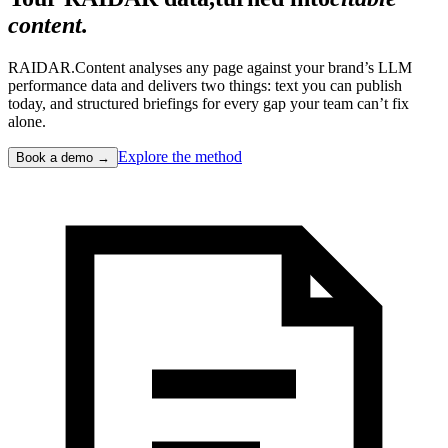
content.
RAIDAR.Content analyses any page against your brand’s LLM
performance data and delivers two things: text you can publish
today, and structured briefings for every gap your team can’t fix
alone.
Explore the method
Book a demo →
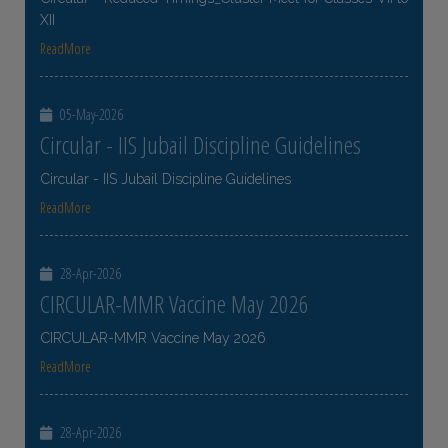
XII
ReadMore
05-May-2026
Circular - IIS Jubail Discipline Guidelines
Circular - IIS Jubail Discipline Guidelines
ReadMore
28-Apr-2026
CIRCULAR-MMR Vaccine May 2026
CIRCULAR-MMR Vaccine May 2026
ReadMore
28-Apr-2026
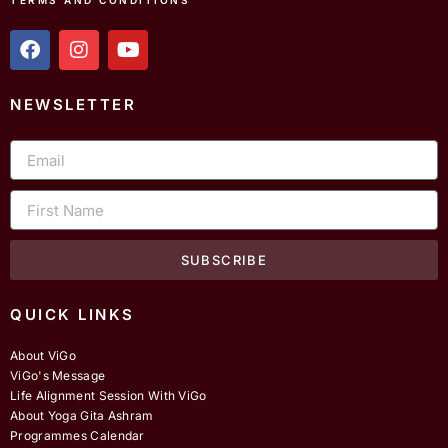
TERMS AND CONDITIONS
f
i
y
a
n
o
c
s
u
e
t
t
NEWSLETTER
b
a
u
o
g
b
Email
o
r
e
k
a
m
First
Name
SUBSCRIBE
QUICK LINKS
About ViGo
ViGo's Message
Life Alignment Session With ViGo
About Yoga Gita Ashram
Programmes Calendar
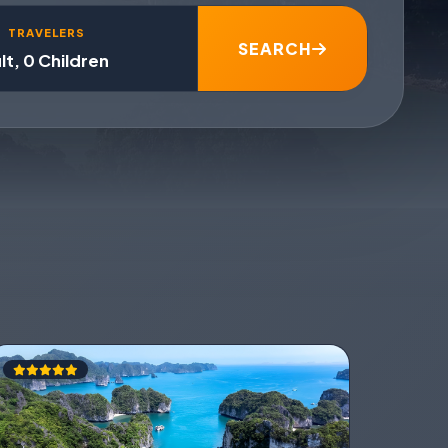
TRAVELERS
SEARCH
lt, 0 Children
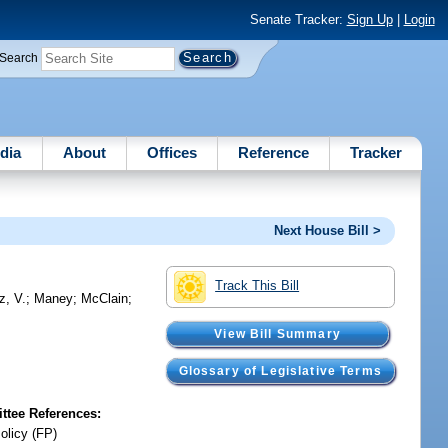
Senate Tracker:
Sign Up
|
Login
Search
dia
About
Offices
Reference
Tracker
Next House Bill >
Track This Bill
z, V.
;
Maney
;
McClain
;
View Bill Summary
Glossary of Legislative Terms
tee References:
olicy (FP)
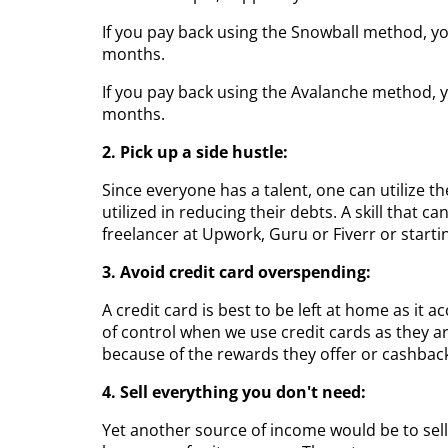
If you pay back using the Snowball method, you
months.
If you pay back using the Avalanche method, yo
months.
2. Pick up a side hustle:
Since everyone has a talent, one can utilize th
utilized in reducing their debts. A skill that 
freelancer at Upwork, Guru or Fiverr or start
3. Avoid credit card overspending:
A credit card is best to be left at home as it
of control when we use credit cards as they a
because of the rewards they offer or cashbac
4. Sell everything you don't need:
Yet another source of income would be to sell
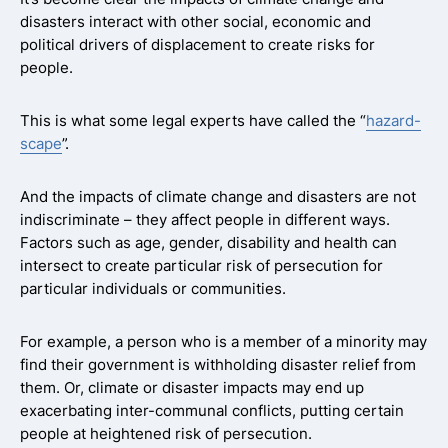
disasters interact with other social, economic and
political drivers of displacement to create risks for
people.
This is what some legal experts have called the “
hazard-
scape
”.
And the impacts of climate change and disasters are not
indiscriminate – they affect people in different ways.
Factors such as age, gender, disability and health can
intersect to create particular risk of persecution for
particular individuals or communities.
For example, a person who is a member of a minority may
find their government is withholding disaster relief from
them. Or, climate or disaster impacts may end up
exacerbating inter-communal conflicts, putting certain
people at heightened risk of persecution.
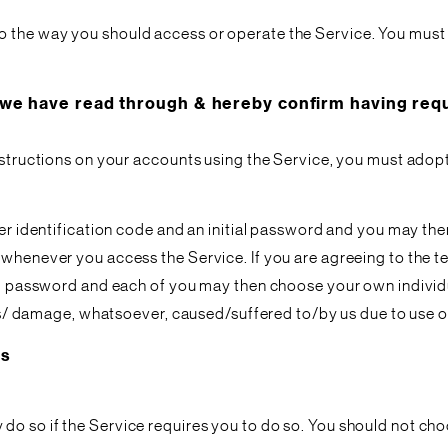
o the way you should access or operate the Service. You must
 have read through & hereby confirm having requi
nstructions on your accounts using the Service, you must adopt 
user identification code and an initial password and you may 
whenever you access the Service. If you are agreeing to the ter
ial password and each of you may then choose your own individu
oss/ damage, whatsoever, caused/suffered to/by us due to use of 
es
do so if the Service requires you to do so. You should not c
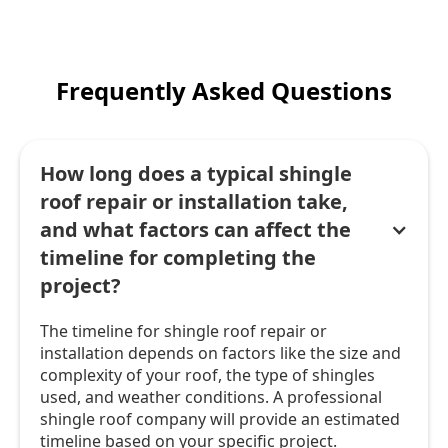
Frequently Asked Questions
How long does a typical shingle
roof repair or installation take,
and what factors can affect the
timeline for completing the
project?
The timeline for shingle roof repair or
installation depends on factors like the size and
complexity of your roof, the type of shingles
used, and weather conditions. A professional
shingle roof company will provide an estimated
timeline based on your specific project.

▸ **Problem to work on**: Which lines above include the word "disasters"? Return each one.

▸ **Task response**:
disasters interact with other social, economic and
And the impacts of climate change and disasters are not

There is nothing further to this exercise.